Media corporations thrive on want. They want you to want their products because really, they’re not selling anything you need. They’re selling things that you want. Now, years ago, this meant that corporations could do these kinds of things, limit the supply and drive up demand. Keeping the customers wanting, while depriving them of satisfaction only meant you got more money when the product finally shipped.

Folks, that doesn’t work anymore. People have new avenues open to them. Corporations created the culture of want and now it’s come back to bite them because now customers can get what they want, and they don’t have to involve the producer at all. They’re certainly not going to involve the producer or the corporation if the corporation is throwing roadblocks in their path to “drive up demand.”

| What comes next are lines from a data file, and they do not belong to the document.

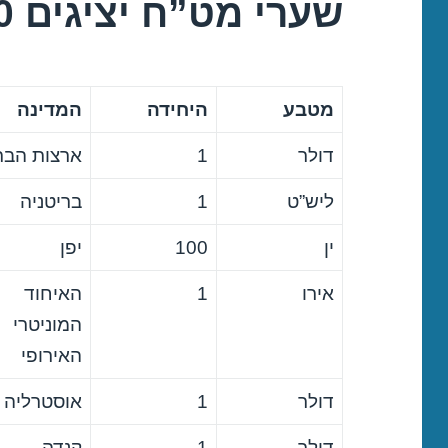
שערי מט”ח יציגים 16/06/2020
מטבע
היחידה
המדינה
דולר
1
ארצות הבר
ליש”ט
1
בריטניה
ין
100
יפן
אירו
1
האיחוד
המוניטרי
האירופי
דולר
1
אוסטרליה
דולר
1
קנדה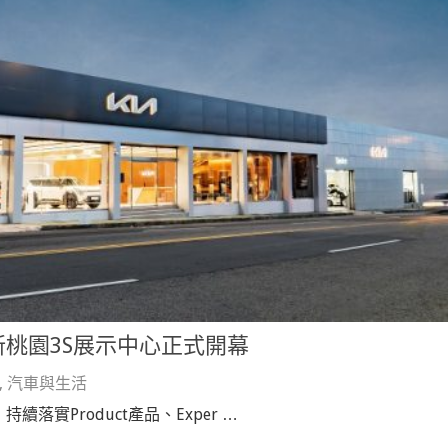
桃園3S展示中心正式開幕
,
汽車與生活
落實Product產品、Exper …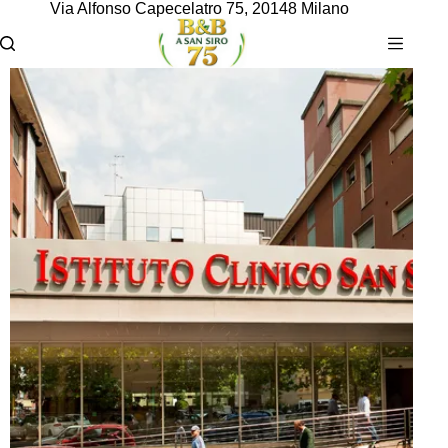
Via Alfonso Capecelatro 75, 20148 Milano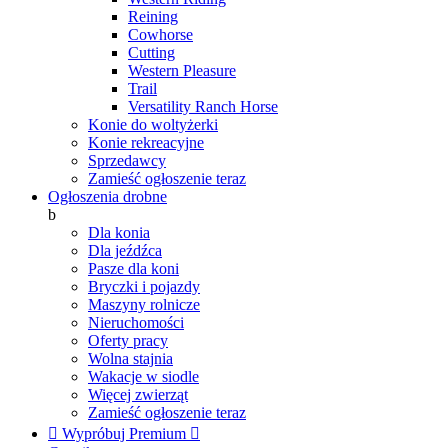
Reining
Cowhorse
Cutting
Western Pleasure
Trail
Versatility Ranch Horse
Konie do woltyżerki
Konie rekreacyjne
Sprzedawcy
Zamieść ogłoszenie teraz
Ogłoszenia drobne
b
Dla konia
Dla jeźdźca
Pasze dla koni
Bryczki i pojazdy
Maszyny rolnicze
Nieruchomości
Oferty pracy
Wolna stajnia
Wakacje w siodle
Więcej zwierząt
Zamieść ogłoszenie teraz

Wypróbuj Premium
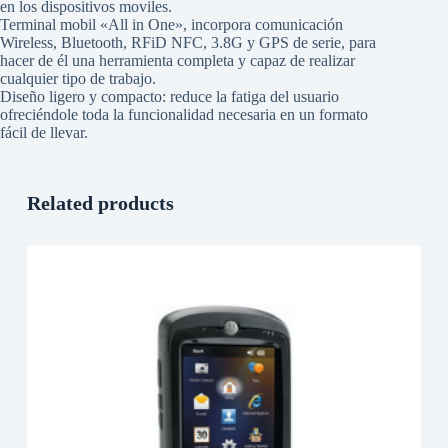
en los dispositivos moviles.
Terminal mobil «All in One», incorpora comunicación
Wireless, Bluetooth, RFiD NFC, 3.8G y GPS de serie, para
hacer de él una herramienta completa y capaz de realizar
cualquier tipo de trabajo.
Diseño ligero y compacto: reduce la fatiga del usuario
ofreciéndole toda la funcionalidad necesaria en un formato
fácil de llevar.
Related products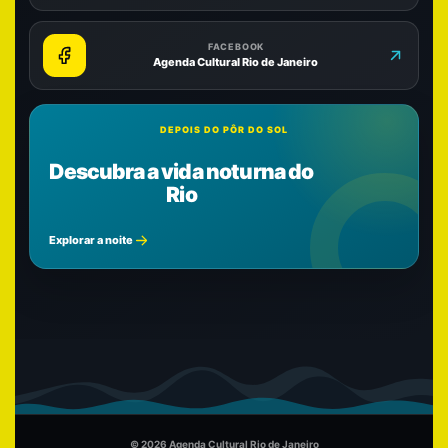
FACEBOOK
Agenda Cultural Rio de Janeiro
DEPOIS DO PÔR DO SOL
Descubra a vida noturna do
Rio
Explorar a noite
© 2026 Agenda Cultural Rio de Janeiro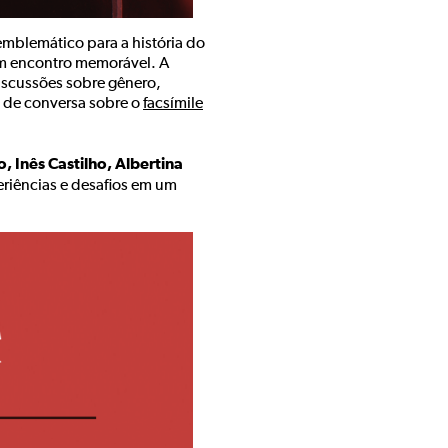
emblemático para a história do
um encontro memorável. A
iscussões sobre gênero,
 de conversa sobre o
facsímile
o, Inês Castilho, Albertina
riências e desafios em um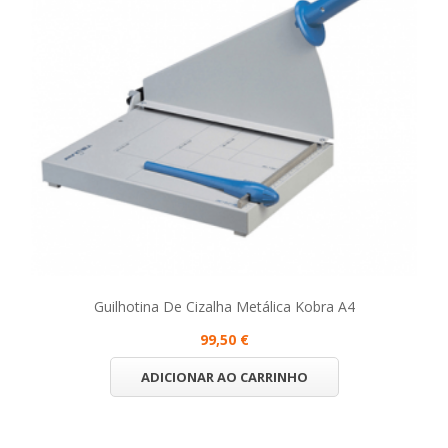
Guilhotina De Cizalha Metálica Kobra A4
99,50 €
ADICIONAR AO CARRINHO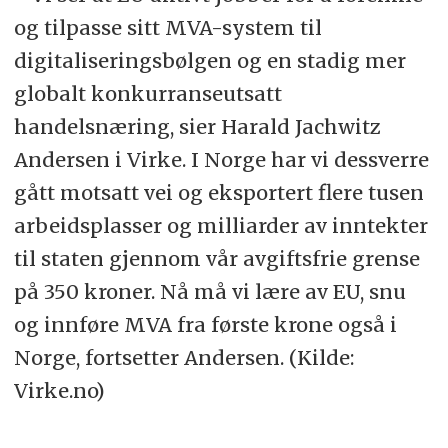
og tilpasse sitt MVA-system til
digitaliseringsbølgen og en stadig mer
globalt konkurranseutsatt
handelsnæring, sier Harald Jachwitz
Andersen i Virke. I Norge har vi dessverre
gått motsatt vei og eksportert flere tusen
arbeidsplasser og milliarder av inntekter
til staten gjennom vår avgiftsfrie grense
på 350 kroner. Nå må vi lære av EU, snu
og innføre MVA fra første krone også i
Norge, fortsetter Andersen. (Kilde:
Virke.no)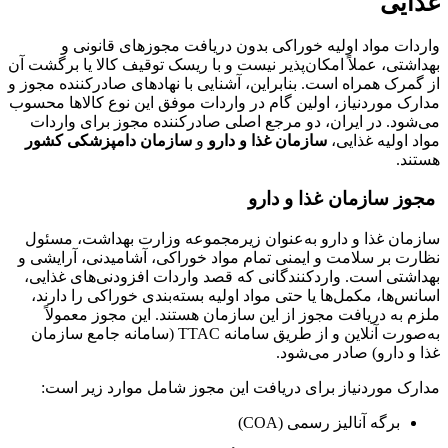
غذایی
واردات مواد اولیه خوراکی بدون دریافت مجوزهای قانونی و
بهداشتی، عملاً امکان‌پذیر نیست و با ریسک توقیف کالا یا برگشت آن
از گمرک همراه است. بنابراین، آشنایی با نهادهای صادرکننده مجوز و
مدارک موردنیاز، اولین گام در واردات موفق این نوع کالاها محسوب
می‌شود. در ایران، دو مرجع اصلی صادرکننده مجوز برای واردات
مواد اولیه غذایی،
سازمان غذا و دارو
و
سازمان دامپزشکی کشور
هستند.
مجوز سازمان غذا و دارو
سازمان غذا و دارو به‌عنوان زیرمجموعه وزارت بهداشت، مسئول
نظارت بر سلامت و ایمنی تمام مواد خوراکی، آشامیدنی، آرایشی و
بهداشتی است. واردکنندگانی که قصد واردات افزودنی‌های غذایی،
اسانس‌ها، مکمل‌ها یا حتی مواد اولیه بسته‌بندی خوراکی را دارند،
ملزم به دریافت مجوز از این سازمان هستند. این مجوز معمولاً
به‌صورت آنلاین و از طریق سامانه TTAC (سامانه جامع سازمان
غذا و دارو) صادر می‌شود.
مدارک موردنیاز برای دریافت این مجوز شامل موارد زیر است:
برگه آنالیز رسمی (COA)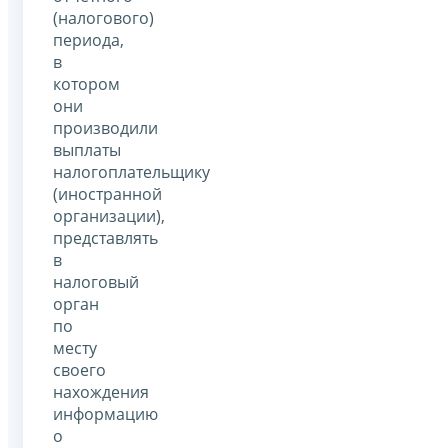
(налогового)
периода,
в
котором
они
производили
выплаты
налогоплательщику
(иностранной
организации),
представлять
в
налоговый
орган
по
месту
своего
нахождения
информацию
о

People wanted a copy of The Lion King and so did libraries. We had money to give to Disney and say “HERE! TAKE OUR MONEY AND GIVE US YOUR DVDS!”, but no, that wasn’t allowed. It wasn’t even for sale. So people stood there, with that odd look on their faces that most people get when you try and give someone money and they refuse it. The good people might have checked around for another vendor, maybe went to WalMart after shopping at Target. And yet they couldn’t find The Lion King anywhere. They couldn’t buy it on Amazon. They couldn’t buy it at Target. They couldn’t buy it at WalMart. They couldn’t stream it on NetFlix. They couldn’t check it out from their library.

So they hopped on over to The Pirate Bay and got it there. Hey, they tried to give someone, anyone, some money for this product and they were denied a legal avenue to do so at every turn. So, right or wrong, ethical or not, they acted upon the wantingness, the desire, created by Disney, and then removed Disney from the equation. Then they went out and gave that money to someone who would sell them some popcorn to snack on while watching the movie.

My prediction? Well, it’s not a prediction if it’s a sure thing so let me just tell you what the hell is going to happen. You can watch the incidents of piracy surrounding every Harry Potter movie skyrocket as soon as they start disappearing from the shelves. People will come to the front desk, ask for the movie, we don’t have it, they can’t buy it, so they’ll go get it from someplace that will give it to them.